While often regarded as a platform for people to share their personal stories, a blog can also be used to tell the story of an organization. Whether showcasing your work, offering behind-the-scenes glimpse into your non profit, highlighting the people you serve, or advocating a particular point of view, a blog can be a powerful — and influential — communication and public-relations tool for your organization.
So how do you create a blog? Let’s say that you’ve already spent time reading other blogs and articles on how to successfully maintain and promote your blog. (More Resources at the end of this article will help you get started.) You’ve defined your goals, your target audience, and the type of content you’ll provide. Your next challenge is to pick the blogging tool that offers the right features for you.

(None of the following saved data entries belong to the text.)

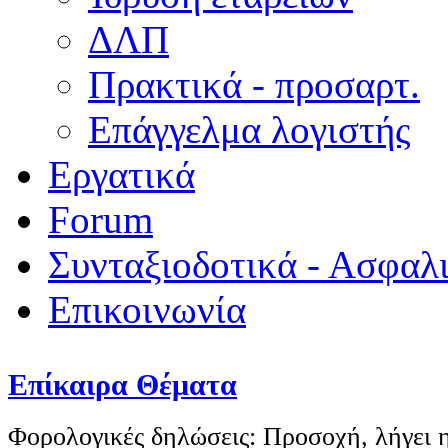
ΔΛΠ
Πρακτικά - προσαρτ.
Επάγγελμα λογιστής
Εργατικά
Forum
Συνταξιοδοτικά - Ασφαλ
Επικοινωνία
Επίκαιρα Θέματα
Φορολογικές δηλώσεις: Προσοχή, λήγει η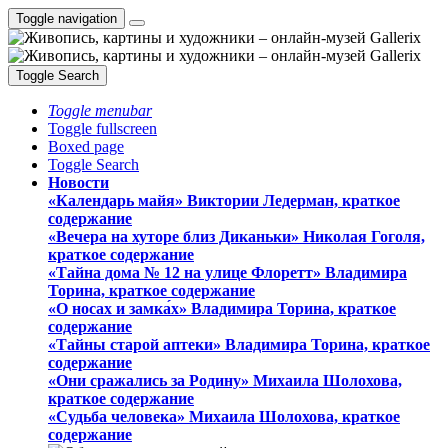
Toggle navigation
Toggle Search
Toggle menubar
Toggle fullscreen
Boxed page
Toggle Search
Новости
«Календарь майя» Виктории Ледерман, краткое
содержание
«Вечера на хуторе близ Диканьки» Николая Гоголя,
краткое содержание
«Тайна дома № 12 на улице Флоретт» Владимира
Торина, краткое содержание
«О носах и замка́х» Владимира Торина, краткое
содержание
«Тайны старой аптеки» Владимира Торина, краткое
содержание
«Они сражались за Родину» Михаила Шолохова,
краткое содержание
«Судьба человека» Михаила Шолохова, краткое
содержание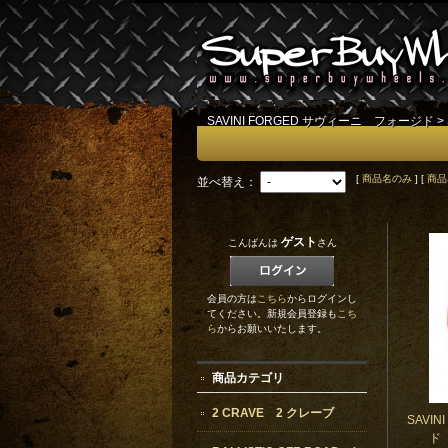
SAVINI FORGED サヴィーニ フォージド
>
[
商品名のみ
] [
商品
並べ替え：
ゲスト
こんばんは
さん
会員の方は
こちら
からログインし
てください。新規会員登録も
こち
ら
からお願いいたします。
商品カテゴリ
2 CRAVE 2 クレーブ
SAVI
ド 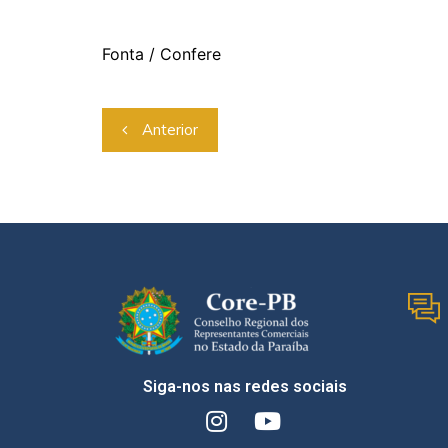
Fonta / Confere
Anterior
Siga-nos nas redes sociais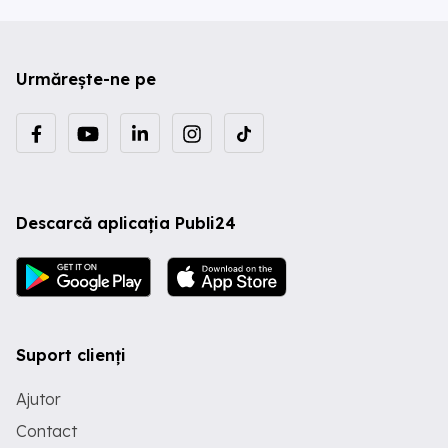
Urmărește-ne pe
Descarcă aplicația Publi24
Suport clienți
Ajutor
Contact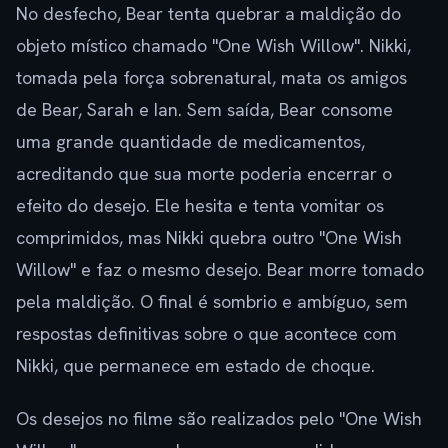
No desfecho, Bear tenta quebrar a maldição do
objeto místico chamado "One Wish Willow". Nikki,
tomada pela força sobrenatural, mata os amigos
de Bear, Sarah e Ian. Sem saída, Bear consome
uma grande quantidade de medicamentos,
acreditando que sua morte poderia encerrar o
efeito do desejo. Ele hesita e tenta vomitar os
comprimidos, mas Nikki quebra outro "One Wish
Willow" e faz o mesmo desejo. Bear morre tomado
pela maldição. O final é sombrio e ambíguo, sem
respostas definitivas sobre o que acontece com
Nikki, que permanece em estado de choque.
Os desejos no filme são realizados pelo "One Wish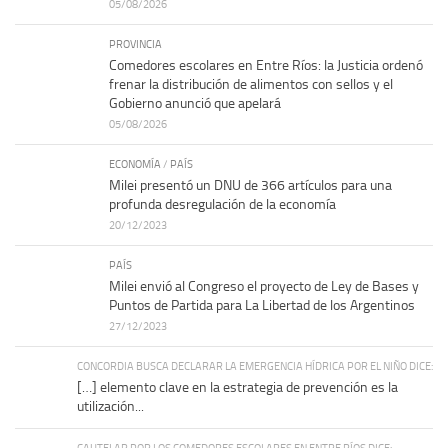
05/08/2026
PROVINCIA
Comedores escolares en Entre Ríos: la Justicia ordenó
frenar la distribución de alimentos con sellos y el
Gobierno anunció que apelará
05/08/2026
ECONOMÍA
/
PAÍS
Milei presentó un DNU de 366 artículos para una
profunda desregulación de la economía
20/12/2023
PAÍS
Milei envió al Congreso el proyecto de Ley de Bases y
Puntos de Partida para La Libertad de los Argentinos
27/12/2023
CONCORDIA BUSCA DECLARAR LA EMERGENCIA HÍDRICA POR EL NIÑO DICE:
[…] elemento clave en la estrategia de prevención es la
utilización...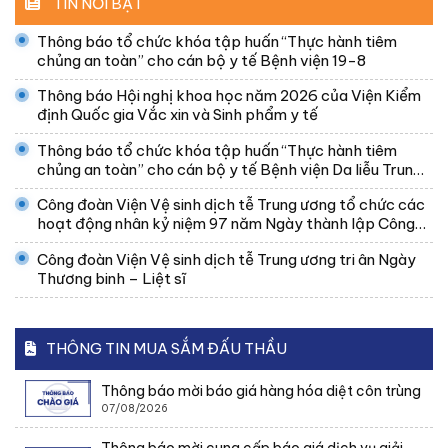
TIN NỔI BẬT
Thông báo tổ chức khóa tập huấn “Thực hành tiêm
chủng an toàn” cho cán bộ y tế Bệnh viện 19-8
Thông báo Hội nghị khoa học năm 2026 của Viện Kiểm
định Quốc gia Vắc xin và Sinh phẩm y tế
Thông báo tổ chức khóa tập huấn “Thực hành tiêm
chủng an toàn” cho cán bộ y tế Bệnh viện Da liễu Trung
ương
Công đoàn Viện Vệ sinh dịch tễ Trung ương tổ chức các
hoạt động nhân kỷ niệm 97 năm Ngày thành lập Công
đoàn Việt Nam
Công đoàn Viện Vệ sinh dịch tễ Trung ương tri ân Ngày
Thương binh – Liệt sĩ
THÔNG TIN MUA SẮM ĐẤU THẦU
Thông báo mời báo giá hàng hóa diệt côn trùng
07/08/2026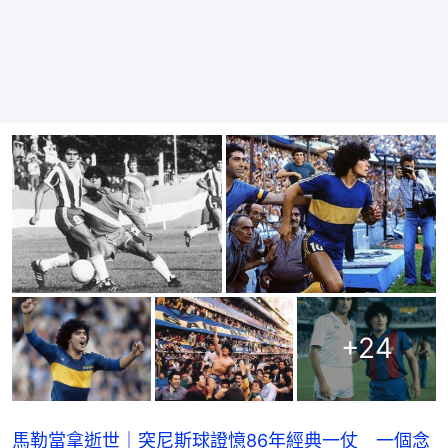
+
24
馬勒當拿逝世｜突尼斯球證憶86年經典一仗 一個念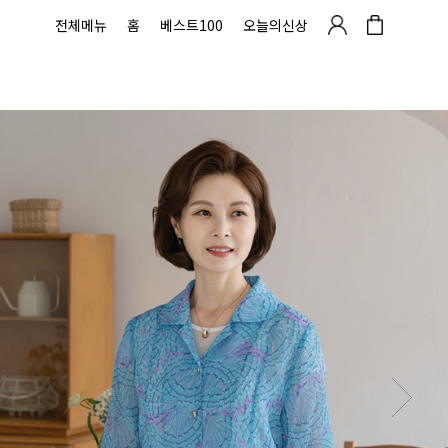
전체메뉴
홈
베스트100
오늘의신상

There are a number of good blogging tools, but choosing among them can be confusing. In this report, we’ll take a detailed look at the top blogging tools out there and outline key considerations for selecting a blogging platform, including the skills required to set it up; the ease with which you can post to it; whether you can upload images, video, or audio to it; its ability to moderate comments and prevent spam; how closely you can tailor its design to match the look and feel of your organization’s Web site and other collateral; and tools you can use to track who’s reading it.
The seven blogging platforms we’ve chosen for comparison are
We chose these tools because they are the ones most commonly used to create a typical non-profit blog — by a long shot. 77 percent of all the bloggers included in the Non-profit Blog Exchange and 81 percent of respondents in a survey of serious bloggers conducted by ProBlogger used one of these seven tools.

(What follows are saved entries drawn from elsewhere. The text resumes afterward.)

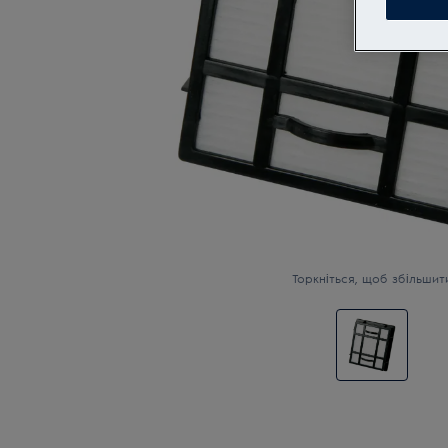
Торкніться, щоб збільшит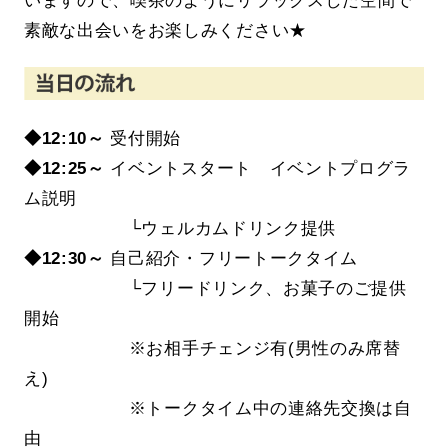
素敵な出会いをお楽しみください★
◆12:10～
受付開始
◆12
:25～
イベントスタート イベントプログラ
ム説明
└ウェルカムドリンク提供
◆12
:30～
自己紹介・フリートークタイム
└フリードリンク、お菓子のご提供
開始
※
お相手チェンジ有(
男性のみ席替
え
)
※
トークタイム中の連絡先交換は自
由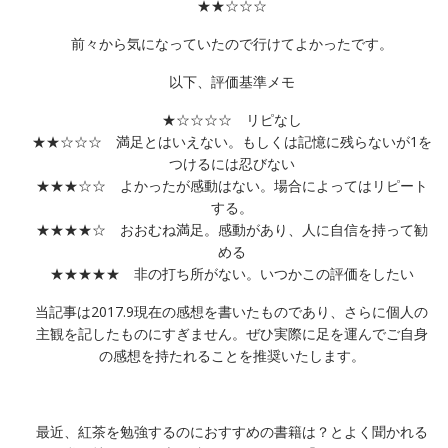
★★☆☆☆
前々から気になっていたので行けてよかったです。
以下、評価基準メモ
★☆☆☆☆ リピなし
★★☆☆☆ 満足とはいえない。もしくは記憶に残らないが1を
つけるには忍びない
★★★☆☆ よかったが感動はない。場合によってはリピート
する。
★★★★☆ おおむね満足。感動があり、人に自信を持って勧
める
★★★★★ 非の打ち所がない。いつかこの評価をしたい
当記事は2017.9現在の感想を書いたものであり、さらに個人の
主観を記したものにすぎません。ぜひ実際に足を運んでご自身
の感想を持たれることを推奨いたします。
最近、紅茶を勉強するのにおすすめの書籍は？とよく聞かれる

Blogging tools are designed to be easy to use. They generally don’t provide all the advanced features of a complex content management system, but rather does one task publishing a blog very well. To this end, they can help us:
Create posts. Since the purpose of a blog is to be able to post new text or information to the site frequently, creating posts should be quick and easy.

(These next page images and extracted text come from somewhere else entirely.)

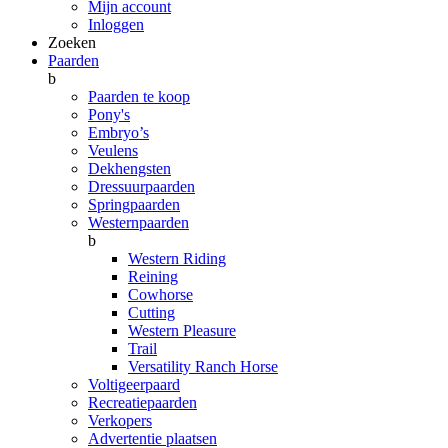
Mijn account
Inloggen
Zoeken
Paarden
b
Paarden te koop
Pony's
Embryo’s
Veulens
Dekhengsten
Dressuurpaarden
Springpaarden
Westernpaarden
b
Western Riding
Reining
Cowhorse
Cutting
Western Pleasure
Trail
Versatility Ranch Horse
Voltigeerpaard
Recreatiepaarden
Verkopers
Advertentie plaatsen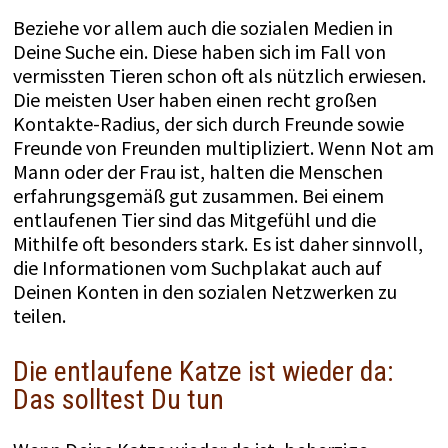
Beziehe vor allem auch die sozialen Medien in
Deine Suche ein. Diese haben sich im Fall von
vermissten Tieren schon oft als nützlich erwiesen.
Die meisten User haben einen recht großen
Kontakte-Radius, der sich durch Freunde sowie
Freunde von Freunden multipliziert. Wenn Not am
Mann oder der Frau ist, halten die Menschen
erfahrungsgemäß gut zusammen. Bei einem
entlaufenen Tier sind das Mitgefühl und die
Mithilfe oft besonders stark. Es ist daher sinnvoll,
die Informationen vom Suchplakat auch auf
Deinen Konten in den sozialen Netzwerken zu
teilen.
Die entlaufene Katze ist wieder da:
Das solltest Du tun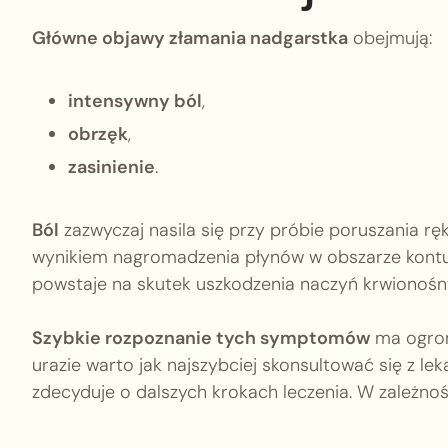
Główne objawy złamania nadgarstka
obejmują:
intensywny ból
,
obrzęk
,
zasinienie
.
Ból
zazwyczaj nasila się przy próbie poruszania r
wynikiem nagromadzenia płynów w obszarze kontu
powstaje na skutek uszkodzenia naczyń krwionośn
Szybkie rozpoznanie tych symptomów
ma ogromn
urazie warto jak najszybciej skonsultować się z le
zdecyduje o dalszych krokach leczenia. W zależnoś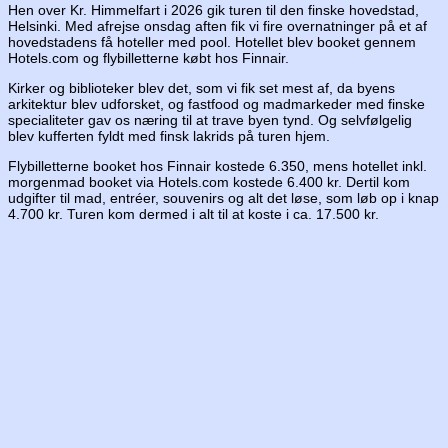
Hen over Kr. Himmelfart i 2026 gik turen til den finske hovedstad,
Helsinki. Med afrejse onsdag aften fik vi fire overnatninger på et af
hovedstadens få hoteller med pool. Hotellet blev booket gennem
Hotels.com og flybilletterne købt hos Finnair.
Kirker og biblioteker blev det, som vi fik set mest af, da byens
arkitektur blev udforsket, og fastfood og madmarkeder med finske
specialiteter gav os næring til at trave byen tynd. Og selvfølgelig
blev kufferten fyldt med finsk lakrids på turen hjem.
Flybilletterne booket hos Finnair kostede 6.350, mens hotellet inkl.
morgenmad booket via Hotels.com kostede 6.400 kr. Dertil kom
udgifter til mad, entréer, souvenirs og alt det løse, som løb op i knap
4.700 kr. Turen kom dermed i alt til at koste i ca. 17.500 kr.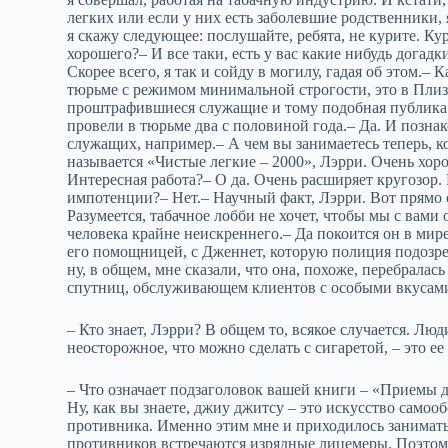
легких или если у них есть заболевшие родственники, 
я скажу следующее: послушайте, ребята, не курите. Кур
хорошего?– И все таки, есть у вас какие нибудь догад
Скорее всего, я так и сойду в могилу, гадая об этом.–
тюрьме с режимом минимальной строгости, это в Пли
проштрафившиеся служащие и тому подобная публика. 
провели в тюрьме два с половиной года.– Да. И позна
служащих, например.– А чем вы занимаетесь теперь, к
называется «Чистые легкие – 2000», Лэрри. Очень хор
Интересная работа?– О да. Очень расширяет кругозор. 
импотенции?– Нет.– Научный факт, Лэрри. Вот прямо 
Разумеется, табачное лобби не хочет, чтобы мы с вами 
человека крайне неискреннего.– Да покоится он в мире
его помощницей, с Дженнет, которую полиция подозр
ну, в общем, мне сказали, что она, похоже, перебрала
спутниц, обслуживающем клиентов с особыми вкусами.
– Кто знает, Лэрри? В общем то, всякое случается. Лю
неосторожное, что можно сделать с сигаретой, – это ее
– Что означает подзаголовок вашей книги – «Приемы
Ну, как вы знаете, джиу джитсу – это искусство самоо
противника. Именно этим мне и приходилось заниматьс
противников встречаются изрядные лицемеры. Поэтому 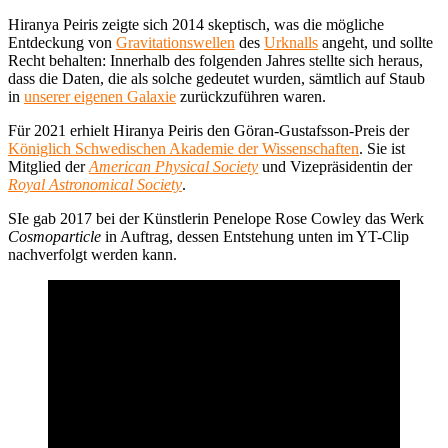
Hiranya Peiris zeigte sich 2014 skeptisch, was die mögliche
Entdeckung von
Gravitationswellen
des
Urknalls
angeht, und sollte
Recht behalten: Innerhalb des folgenden Jahres stellte sich heraus,
dass die Daten, die als solche gedeutet wurden, sämtlich auf Staub
in
unserer eigenen Galaxie
zurückzuführen waren.
Für 2021 erhielt Hiranya Peiris den Göran-Gustafsson-Preis der
Königlich Schwedischen Akademie der Wissenschaften
. Sie ist
Mitglied der
American Physical Society
und Vizepräsidentin der
Royal Astronomical Society
.
SIe gab 2017 bei der Künstlerin Penelope Rose Cowley das Werk
Cosmoparticle
in Auftrag, dessen Entstehung unten im YT-Clip
nachverfolgt werden kann.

Upload pictures and multimedia. Many blogs go beyond text to include photos, video, or audio.
Display posts to visitors. A blogging platform can make it easy for readers to view your posts and to comment on them.
Moderate. While it’s typical to allow visitors to post comments to a blog, different platforms provide varying levels of help to weed out inappropriate contributions.
Publish RSS feeds. RSS feeds allow more Internet-savvy users to subscribe to your blog.
Configure the appearance and layout. Tools vary widely in the degree to which they allow you to configure your blog, and the methods they offer to do this.
Find support. Not every blogging tool offers the same degree of support: while some offer personalized assistance, others have forums where you can find answers to your questions.
Host your blog. While some blogging software lives on your own server, others are hosted by the vendor.
Get stats on your blog. Reporting features will help you see how many people are visiting your blog, and which posts are most popular.
Comment spam: Sad to say, spam is a problem on blogs just as it is in email. Comment spam, as you would expect, is left in the comments of a blog. It usually includes a few words and a link to a Web site. The point for the spammer is to get as many links as possible to the Web site, giving it higher search engine rankings.
Trackbacks: Trackback technology helps bloggers link back to other posts on related subjects. Functionally it’s a little complicated: If you’re posting about something you’ve seen on another blog, look for the Trackback URL. Paste that URL into the allotted spot in your own blogging software, and the two pieces of blog software will communicate, building a link from the original post to yours
Blogger is a free, hosted blogging tool. It’s one of the oldest blogging tools around and today has millions of users. Blogger promises that you will be blogging within 10 minutes of coming to the site, and in fact does deliver on that. This tool is about the simplest one around, and though free, nonetheless has an impressive array of features.
The biggest hole in Blogger’s offerings is the lack of post categorization, followed closely by the need to know HTML and Cascading Style Sheets to make custom changes to the templates provided. Unlike some of the most complex hosted services, Blogger doesn’t make customization easy, though it does provide some attractive skins to choose from.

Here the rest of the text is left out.